*Problem*: Each record must be reproduced exactly as it is shown.

*Supplied data*:
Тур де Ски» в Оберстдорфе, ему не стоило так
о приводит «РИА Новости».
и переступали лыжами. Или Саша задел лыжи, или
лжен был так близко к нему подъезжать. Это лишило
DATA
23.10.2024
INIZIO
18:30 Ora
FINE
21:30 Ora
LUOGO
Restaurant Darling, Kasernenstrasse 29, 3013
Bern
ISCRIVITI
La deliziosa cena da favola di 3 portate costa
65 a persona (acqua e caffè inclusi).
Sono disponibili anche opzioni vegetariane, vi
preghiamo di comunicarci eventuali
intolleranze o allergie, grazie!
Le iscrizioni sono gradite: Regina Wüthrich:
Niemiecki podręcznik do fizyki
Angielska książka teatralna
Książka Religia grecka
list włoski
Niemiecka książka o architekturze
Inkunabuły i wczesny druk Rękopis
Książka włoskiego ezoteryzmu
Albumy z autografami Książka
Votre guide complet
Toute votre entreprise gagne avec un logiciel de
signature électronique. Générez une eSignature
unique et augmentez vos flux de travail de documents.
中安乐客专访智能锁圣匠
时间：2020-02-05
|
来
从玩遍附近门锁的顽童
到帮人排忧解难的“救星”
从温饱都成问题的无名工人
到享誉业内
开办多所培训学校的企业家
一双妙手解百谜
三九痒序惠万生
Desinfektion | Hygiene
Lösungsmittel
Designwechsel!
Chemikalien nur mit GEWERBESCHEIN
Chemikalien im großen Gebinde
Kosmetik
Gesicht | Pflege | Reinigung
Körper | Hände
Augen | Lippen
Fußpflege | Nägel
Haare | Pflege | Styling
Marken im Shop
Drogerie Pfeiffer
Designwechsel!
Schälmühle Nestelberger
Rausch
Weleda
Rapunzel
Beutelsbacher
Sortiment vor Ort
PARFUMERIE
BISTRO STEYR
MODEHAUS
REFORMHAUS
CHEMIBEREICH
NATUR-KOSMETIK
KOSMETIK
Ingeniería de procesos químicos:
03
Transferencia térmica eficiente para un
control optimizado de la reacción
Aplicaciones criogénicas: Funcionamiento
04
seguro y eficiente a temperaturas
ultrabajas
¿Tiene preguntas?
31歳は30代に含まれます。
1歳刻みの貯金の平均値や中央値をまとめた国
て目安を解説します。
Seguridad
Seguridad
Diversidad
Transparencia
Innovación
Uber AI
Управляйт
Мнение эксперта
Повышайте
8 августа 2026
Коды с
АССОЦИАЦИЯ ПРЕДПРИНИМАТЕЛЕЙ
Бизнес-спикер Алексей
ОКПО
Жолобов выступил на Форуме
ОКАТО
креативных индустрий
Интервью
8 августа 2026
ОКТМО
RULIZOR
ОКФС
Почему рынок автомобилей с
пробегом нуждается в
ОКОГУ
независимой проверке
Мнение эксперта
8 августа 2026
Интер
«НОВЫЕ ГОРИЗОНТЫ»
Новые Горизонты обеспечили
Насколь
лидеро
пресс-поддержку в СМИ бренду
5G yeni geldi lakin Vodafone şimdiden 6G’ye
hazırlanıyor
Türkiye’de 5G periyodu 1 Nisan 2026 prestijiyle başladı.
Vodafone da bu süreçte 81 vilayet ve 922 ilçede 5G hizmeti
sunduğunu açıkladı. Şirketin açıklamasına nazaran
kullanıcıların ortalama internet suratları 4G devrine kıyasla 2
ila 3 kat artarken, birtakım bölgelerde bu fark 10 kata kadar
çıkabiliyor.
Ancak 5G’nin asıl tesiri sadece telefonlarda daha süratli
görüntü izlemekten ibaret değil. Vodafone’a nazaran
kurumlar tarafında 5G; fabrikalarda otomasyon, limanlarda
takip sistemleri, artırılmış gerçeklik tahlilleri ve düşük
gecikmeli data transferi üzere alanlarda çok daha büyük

*Worked solution*:
Тур де Ски» в Оберстдорфе, ему не стоило так
о приводит «РИА Новости».
и переступали лыжами. Или Саша задел лыжи, или
лжен был так близко к нему подъезжать. Это лишило
DATA
23.10.2024
INIZIO
18:30 Ora
FINE
21:30 Ora
LUOGO
Restaurant Darling, Kasernenstrasse 29, 3013
Bern
ISCRIVITI
La deliziosa cena da favola di 3 portate costa
65 a persona (acqua e caffè inclusi).
Sono disponibili anche opzioni vegetariane, vi
preghiamo di comunicarci eventuali
intolleranze o allergie, grazie!
Le iscrizioni sono gradite: Regina Wüthrich:
Niemiecki podręcznik do fizyki
Angielska książka teatralna
Książka Religia grecka
list włoski
Niemiecka książka o architekturze
Inkunabuły i wczesny druk Rękopis
Książka włoskiego ezoteryzmu
Albumy z autografami Książka
Votre guide complet
Toute votre entreprise gagne avec un logiciel de
signature électronique. Générez une eSignature
unique et augmentez vos flux de travail de documents.
中安乐客专访智能锁圣匠
时间：2020-02-05
|
来
从玩遍附近门锁的顽童
到帮人排忧解难的“救星”
从温饱都成问题的无名工人
到享誉业内
开办多所培训学校的企业家
一双妙手解百谜
三九痒序惠万生
Desinfektion | Hygiene
Lösungsmittel
Designwechsel!
Chemikalien nur mit GEWERBESCHEIN
Chemikalien im großen Gebinde
Kosmetik
Gesicht | Pflege | Reinigung
Körper | Hände
Augen | Lippen
Fußpflege | Nägel
Haare | Pflege | Styling
Marken im Shop
Drogerie Pfeiffer
Designwechsel!
Schälmühle Nestelberger
Rausch
Weleda
Rapunzel
Beutelsbacher
Sortiment vor Ort
PARFUMERIE
BISTRO STEYR
MODEHAUS
REFORMHAUS
CHEMIBEREICH
NATUR-KOSMETIK
KOSMETIK
Ingeniería de procesos químicos:
03
Transferencia térmica eficiente para un
control optimizado de la reacción
Aplicaciones criogénicas: Funcionamiento
04
seguro y eficiente a temperaturas
ultrabajas
¿Tiene preguntas?
31歳は30代に含まれます。
1歳刻みの貯金の平均値や中央値をまとめた国
て目安を解説します。
Seguridad
Seguridad
Diversidad
Transparencia
Innovación
Uber AI
Управляйт
Мнение эксперта
Повышайте
8 августа 2026
Коды с
АССОЦИАЦИЯ ПРЕДПРИНИМАТЕЛЕЙ
Бизнес-спикер Алексей
ОКПО
Жолобов выступил на Форуме
ОКАТО
креативных индустрий
Интервью
8 августа 2026
ОКТМО
RULIZOR
ОКФС
Почему рынок автомобилей с
пробегом нуждается в
ОКОГУ
независимой проверке
Мнение эксперта
8 августа 2026
Интер
«НОВЫЕ ГОРИЗОНТЫ»
Новые Горизонты обеспечили
Насколь
лидеро
пресс-поддержку в СМИ бренду
5G yeni geldi lakin Vodafone şimdiden 6G’ye
hazırlanıyor
Türkiye’de 5G periyodu 1 Nisan 2026 prestijiyle başladı.
Vodafone da bu süreçte 81 vilayet ve 922 ilçede 5G hizmeti
sunduğunu açıkladı. Şirketin açıklamasına nazaran
kullanıcıların ortalama internet suratları 4G devrine kıyasla 2
ila 3 kat artarken, birtakım bölgelerde bu fark 10 kata kadar
çıkabiliyor.
Ancak 5G’nin asıl tesiri sadece telefonlarda daha süratli
görüntü izlemekten ibaret değil. Vodafone’a nazaran
kurumlar tarafında 5G; fabrikalarda otomasyon, limanlarda
takip sistemleri, artırılmış gerçeklik tahlilleri ve düşük
gecikmeli data transferi üzere alanlarda çok daha büyük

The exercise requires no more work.